En medio de la admiración de la gente, Jesús quiebra el posible entusiasmo de los suyos comunicándoles que no se hagan ilusiones con la falsa visión de un mesías victorioso e inmortal. No es ése el propósito salvador de Dios. Ha de morir, ha de ser entregado para poder justificarnos con el precio de su muerte.
Los discípulos se acongojan.

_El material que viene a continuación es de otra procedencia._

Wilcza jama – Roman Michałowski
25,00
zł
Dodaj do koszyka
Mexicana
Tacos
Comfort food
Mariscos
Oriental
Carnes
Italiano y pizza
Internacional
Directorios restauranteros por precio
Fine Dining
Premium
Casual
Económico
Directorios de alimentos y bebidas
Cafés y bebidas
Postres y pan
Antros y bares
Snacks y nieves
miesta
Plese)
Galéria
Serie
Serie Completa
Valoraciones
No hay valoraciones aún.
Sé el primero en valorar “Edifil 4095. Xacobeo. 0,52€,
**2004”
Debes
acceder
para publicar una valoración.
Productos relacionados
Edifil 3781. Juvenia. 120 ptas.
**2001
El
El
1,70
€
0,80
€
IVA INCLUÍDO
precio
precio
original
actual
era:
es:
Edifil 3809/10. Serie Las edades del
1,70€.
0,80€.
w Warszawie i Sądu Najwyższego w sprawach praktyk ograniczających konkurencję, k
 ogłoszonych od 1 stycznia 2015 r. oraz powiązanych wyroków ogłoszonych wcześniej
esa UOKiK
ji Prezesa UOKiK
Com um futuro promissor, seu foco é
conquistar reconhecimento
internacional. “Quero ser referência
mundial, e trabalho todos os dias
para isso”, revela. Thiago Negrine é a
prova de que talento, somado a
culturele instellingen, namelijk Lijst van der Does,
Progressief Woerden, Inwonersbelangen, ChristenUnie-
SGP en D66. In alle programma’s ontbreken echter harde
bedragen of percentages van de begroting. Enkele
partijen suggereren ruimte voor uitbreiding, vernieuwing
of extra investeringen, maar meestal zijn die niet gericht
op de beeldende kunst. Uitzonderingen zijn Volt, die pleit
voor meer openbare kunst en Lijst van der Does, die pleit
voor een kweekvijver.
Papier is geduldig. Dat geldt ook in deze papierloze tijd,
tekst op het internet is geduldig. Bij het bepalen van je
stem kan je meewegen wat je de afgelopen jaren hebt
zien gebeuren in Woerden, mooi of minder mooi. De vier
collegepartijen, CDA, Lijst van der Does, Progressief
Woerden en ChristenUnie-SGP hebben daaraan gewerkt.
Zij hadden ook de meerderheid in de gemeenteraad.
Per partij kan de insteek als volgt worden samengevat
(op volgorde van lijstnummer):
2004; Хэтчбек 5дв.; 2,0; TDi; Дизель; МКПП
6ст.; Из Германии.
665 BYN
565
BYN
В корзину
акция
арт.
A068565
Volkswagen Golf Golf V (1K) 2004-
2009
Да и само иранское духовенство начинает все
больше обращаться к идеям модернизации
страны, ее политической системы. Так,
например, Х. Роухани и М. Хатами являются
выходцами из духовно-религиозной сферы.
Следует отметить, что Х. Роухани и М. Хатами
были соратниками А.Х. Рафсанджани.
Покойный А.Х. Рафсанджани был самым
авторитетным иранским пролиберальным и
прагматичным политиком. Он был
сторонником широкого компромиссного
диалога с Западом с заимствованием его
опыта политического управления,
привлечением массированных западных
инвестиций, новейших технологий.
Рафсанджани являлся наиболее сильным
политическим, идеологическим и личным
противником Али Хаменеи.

No acaban de entender o no quieren entender, porque no admiten que el mesías pueda morir. ¡Qué sentido puede tener que todo lo hecho hasta ahora con él quede en agua de borrajas!
El lenguaje de Jesús es ininteligible si nos empeñamos en que signifique, no lo que él tiene a bien revelarnos, sino lo que mejor se acomode a la estrechez de nuestros criterios.
Desde la oscuridad no es raro que ni adivinemos la autenticidad de la verdad de Dios.
Consideración: En el colmo del desorden
M e es grato comenzar el día con las ventanas aún de par en par, respirar el aroma a pan reciente del horno cercano y acordarme de que el Amor de Dios se escribe con mayúscula. Todavía se puede disfrutar de ese silencio ya oscuro y siempre profundo del amanecer, sólo roto por las prisas motorizadas de algún vehículo apresurado, porque lo exige la puntualidad del el trabajo, ese bien escaso que las más de las veces queda lejos, ¡y menos mal!
Volvemos a las carestías laborales de la posguerra, entre tantas otras, donde dar con una ocupación medianamente retribuida era poco menos que toparse con la rueda de la fortuna. Ya veíamos aquellas lejanas andanzas como un sueño desvaído que el bienestar posterior fue difuminando hasta convertirlo en un recuerdo esmerilado sin mayor importancia. Ya no era. Y casi de pronto, el orden con que empujamos el mundo hacia lo que consideramos un estado de estable progreso y seguridad razonable, se nos agrieta entre las manos, cruje, se desmorona y arde como castillo de paja. La Sagrada Escritura diría que todo se alarga y borra como sombra que pasa. Y por si no bastaba con este desquiciado desorden mundial donde la economía carece de rodrigones que a duras penas la sostengan, nos ahogan la esperanza en un porvenir aceptable, al que tenemos inalienable derecho.
Dios hizo el mundo y comprobó que todo estaba en orden y bien hecho. ¿Y qué? El hombre se basta a sí mismo para deshacerlo todo luego muy bien.